If you stick around til about 5:30PM, you'll see how the villages come alive. The sun settles beyond the fields and people mull around in the streets as the air begins to cool.Children play with sticks and old tires in the dirt roads; city buses arrive with daily workers; farmers return from the fields on rickety bicycles with loads of foilage strapped behind them; cows, sheeps, goats, and oxen stroll ahead of women carrying huge pots of cleaned kitchenware or clothes on their heads. This past week, I decided to give it a go, this whole balancing baskets on your head thing. This lady was on her way home from the bus stop, so I asked her if I could borrow her bag for a minute....one nimsha, ma?
There were only three coconuts in the basket, an odd number (never good for balancing) and the bottom was flimsy. Two strikes against me. We continued on to the next village where I took this picture of Mercy and a pack of kids who tagged along for our home-to-home survey. Now mom dukes over here jumped in the picture with that huge pile of sticks on her head as she was returning from the fields. So I admit.
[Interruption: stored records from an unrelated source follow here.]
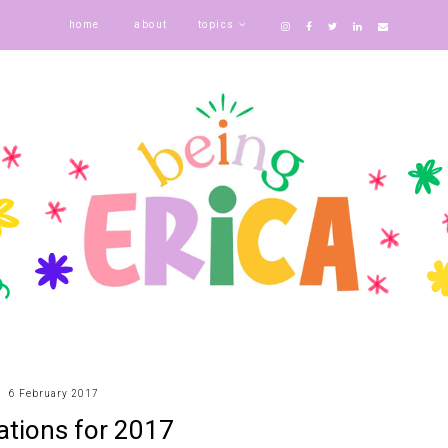
home
about
topics
6 February 2017
ations for 2017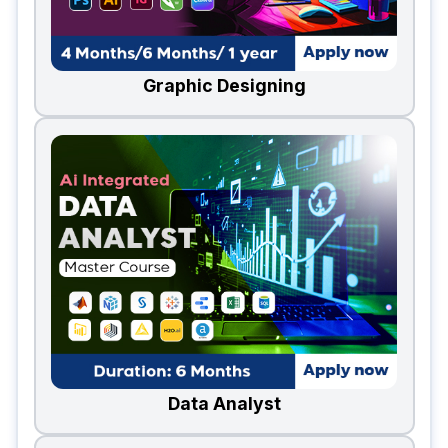
Graphic Designing
Data Analyst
She looks a bit more steady than I did with the coconut bag. But... any physics student will immediately recognize that her sticks essentially form a uniform rod with a sturdy COM (center of mass). Much easier than balancing three coconuts. You know?
After finishing up for the day, Mercy wanted to buy some fresh vegetables. So these same kids led us out to the fields to gather cucumbers. They got some fresh snacks while this nice lady cut long, ridged vegetables i'd never seen before.




Sure did make for a bomb diggity curry the next day at lunch, thanks to Fazila.